Los dedos de Tobi jugueteaban con el lazo de la caja.

—Deidara...

—Además...

...este podría ser nuestro último cumpleaños.

—¿Además qué, senpai?

No podía decirle eso.

—Además toda excusa es buena para comer pastel. Abre ya eso o lo haré yo, hm —dijo Deidara.

Fue a quitarle la caja, cansado de verla aún cerrada. Tobi la apartó de él.

—Nop, nop. Es mi regalo —el agujero de la máscara naranja apuntaba a la caja—. El primero en muchos, muchos años.

Su voz volvió a sonar diferente al decir eso último.

Deidara observó como tiraba de la cinta hasta deshacer el lazo. Luego colocó la caja sobre la mesa y sacó el pequeño pastel de ella. Un círculo de fresas rodeaba la vela que él mismo había hecho.

—Tiene relleno de chocolate, como nos gusta —dijo Deidara al ver que Tobi se había quedado callado mirando el pastel.

Tobi rozó una de las fresas con su dedo enguantado.

—Tampoco he comido fresas el muchos años —murmuró.

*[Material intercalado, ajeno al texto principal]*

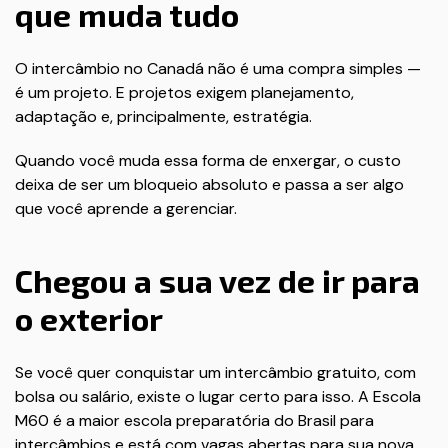
que muda tudo
O intercâmbio no Canadá não é uma compra simples —
é um projeto. E projetos exigem planejamento,
adaptação e, principalmente, estratégia.
Quando você muda essa forma de enxergar, o custo
deixa de ser um bloqueio absoluto e passa a ser algo
que você aprende a gerenciar.
Chegou a sua vez de ir para
o exterior
Se você quer conquistar um intercâmbio gratuito, com
bolsa ou salário, existe o lugar certo para isso. A Escola
M60 é a maior escola preparatória do Brasil para
intercâmbios e está com vagas abertas para sua nova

Deidara se preguntó si se lo decía a él o a sí mismo.

—¿No te gustan?

—Sí. Me gustan pero... ¡No importa! —exclamó de repente—. ¡Comamos tarta, senpai!

—Pero antes —Deidara tomó el pastel y concentró un poco de chakra de fuego en la punta de su dedo. Al tocar la mecha, esta se prendió—... Antes tienes que soplar, hm.

—Oh.

Tobi se rascó el pelo. Deidara ya no esperaba otra cosa que no fuera alguna treta de las suyas, pero para su sorpresa, movió la máscara a un lado.

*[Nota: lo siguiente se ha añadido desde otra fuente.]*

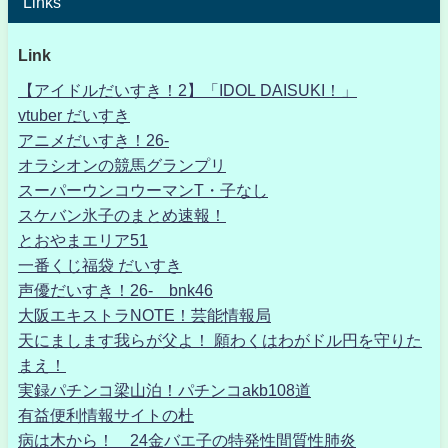
Links
Link
【アイドルだいすき！2】「IDOL DAISUKI！」
vtuber だいすき
アニメだいすき！26-
オラシオンの競馬グランプリ
スーパーウンコウーマンT・子なし
スケバン氷子のまとめ速報！
とおやまエリア51
一番くじ福袋 だいすき
声優だいすき！26- bnk46
大阪エキストラNOTE！芸能情報局
天にまします我らが父よ！ 願わくはわがドル円を守りた
まえ！
実録パチンコ梁山泊！パチンコakb108道
有益便利情報サイトの杜
病は木から！ 24金バエ子の特発性間質性肺炎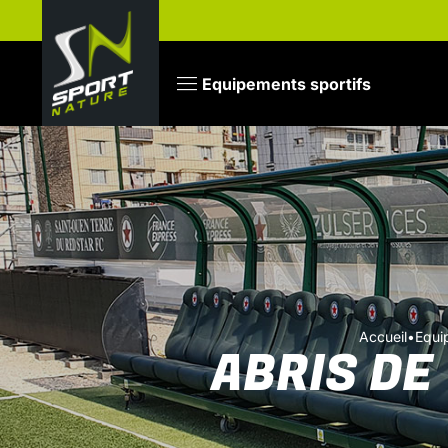
Equipements sportifs
Accueil
•
Equi
ABRIS DE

—Porque celebremos muchos cumpleaños más. Juntos.

—No se supone que debas decir el deseo en voz alta, hm —dijo Deidara.

Tobi sopló. La vela se apagó. Y la pequeña corriente de aire le dio en la cara y levantó un mechón de pelo.

—Feliz cumpleaños, Tobi —dijo Deidara, su vista pegada a los labios algo resecos de su compañero. Tras sus palabras, se curvaron en una débil sonrisa.

Él también quería que hubiera muchos más. Pero si no era así, se encargaría de que ese valiera la pena.

—Gracias, senpai.

—¡Y ahora a comer, hm!

Y sacando un kunai de su bolsillo, Deidara partió el pastel en dos de un solo tajo.


¡Feliz cumple Obito!

La idea me vino ya tarde, después de decidir que no iba a escribir nada. Pero no puedo dejar a mi bobo sin regalo T_T sdsñladsñalsñ. Mi idea original era hacer una continuación de Come Undone, con una visita de los dos a Sapporo. ¿Tal vez en otra ocasión?

La comida favorita de Rin son las fresas. Y Obito nunca pudo volver a comerlas porque le recuerdan a ella. Esta es la primera vez que comerá desde que murió.